Repository to share a my cousera project of getting and cleaning data

Primary LanguageR

###That file describes how the run_analysis.R script works

####1 The first part of the script sets all files into objects in R. The objects are:

  • activity_label as label
  • features.txt as clabel
  • flabel.txt file flabel
  • X_test.txt as testx
  • y_test.txt as testy
  • X_train.txt as trainx
  • y_train.txt as trainy

####2 The second part of the script takes the objects of test and train data and merges x test with y test and x train with y train.

Before merge the script creates a id variable for each object.

  • creation of id variable
  • test is a merge of testx with testy
  • train is a merge of trainx with trainy

Than the script takes a sqldf function to join test with label (activity_label), and train with label. I used the sqldf function, becouse I'm confortable with SQL language. I know I could use merge(), or another function to do it.

The result of sqldf function was:

  • testt
  • trainn

Later the script takes testt and trainn objects and join each one with clabel (object with colnames). So we got the testt and trainn object with colnames and id variable and activity names as well.

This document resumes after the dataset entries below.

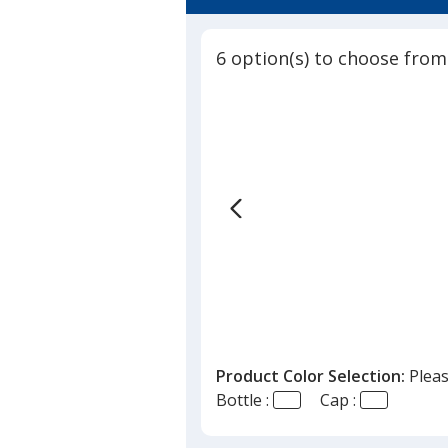
4.6
Bottle
out
-
of
26
6 option(s) to choose from
5
oz
stars
Product Color Selection:
Pleas
Bottle :
Cap :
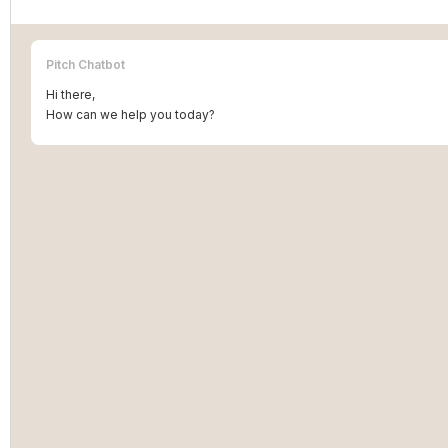
Pitch Chatbot
Hi there,
How can we help you today?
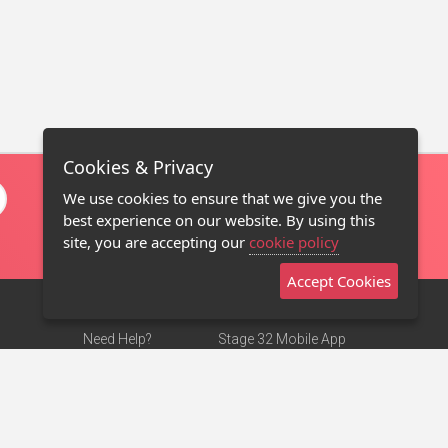
Cookies & Privacy
We use cookies to ensure that we give you the
best experience on our website. By using this
site, you are accepting our
cookie policy
Accept Cookies
Need Help?
Stage 32 Mobile App
Terms of Use
NEW
Stage 32 Store
DMCA Notice
Privacy Policy
Contact Us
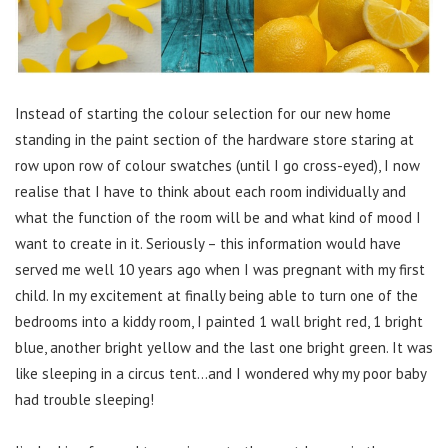
Instead of starting the colour selection for our new home
standing in the paint section of the hardware store staring at
row upon row of colour swatches (until I go cross-eyed), I now
realise that I have to think about each room individually and
what the function of the room will be and what kind of mood I
want to create in it. Seriously – this information would have
served me well 10 years ago when I was pregnant with my first
child. In my excitement at finally being able to turn one of the
bedrooms into a kiddy room, I painted 1 wall bright red, 1 bright
blue, another bright yellow and the last one bright green. It was
like sleeping in a circus tent…and I wondered why my poor baby
had trouble sleeping!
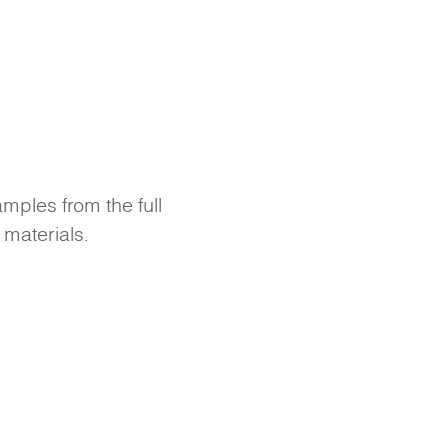
amples from the full
 materials.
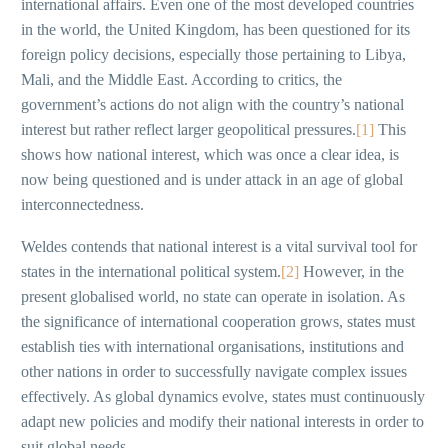
international affairs. Even one of the most developed countries
in the world, the United Kingdom, has been questioned for its
foreign policy decisions, especially those pertaining to Libya,
Mali, and the Middle East. According to critics, the
government’s actions do not align with the country’s national
interest but rather reflect larger geopolitical pressures.
[1]
This
shows how national interest, which was once a clear idea, is
now being questioned and is under attack in an age of global
interconnectedness.
Weldes contends that national interest is a vital survival tool for
states in the international political system.
[2]
However, in the
present globalised world, no state can operate in isolation. As
the significance of international cooperation grows, states must
establish ties with international organisations, institutions and
other nations in order to successfully navigate complex issues
effectively. As global dynamics evolve, states must continuously
adapt new policies and modify their national interests in order to
suit global needs.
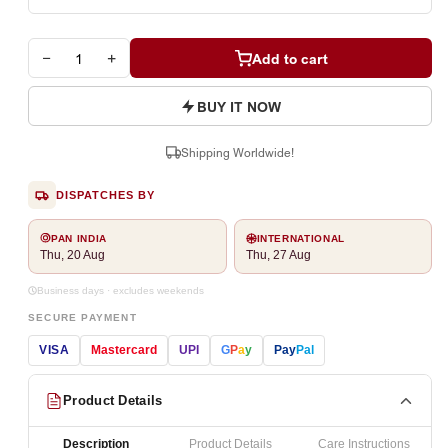
−
+
Add to cart
BUY IT NOW
Shipping Worldwide!
DISPATCHES BY
PAN INDIA
INTERNATIONAL
Thu, 20 Aug
Thu, 27 Aug
Business days · excludes weekends
SECURE PAYMENT
VISA
Mastercard
UPI
G
P
a
y
Pay
Pal
Product Details
Description
Product Details
Care Instructions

3 The third part of the script split testt and trainn variables taking only means and std variables. The script put new variables names based on file:flabel.txt.

And at the end, of the script creates a final merged dataset called tidydata and also a final out table called tidy.data.csv.

#####OBS: In the last part of the run_analysis script there is a code commented. If you want see a final dataset organized by test and train you can uncomment and run this part of code. It will create a final out file called: tity-dataset.csv summarized by test and train.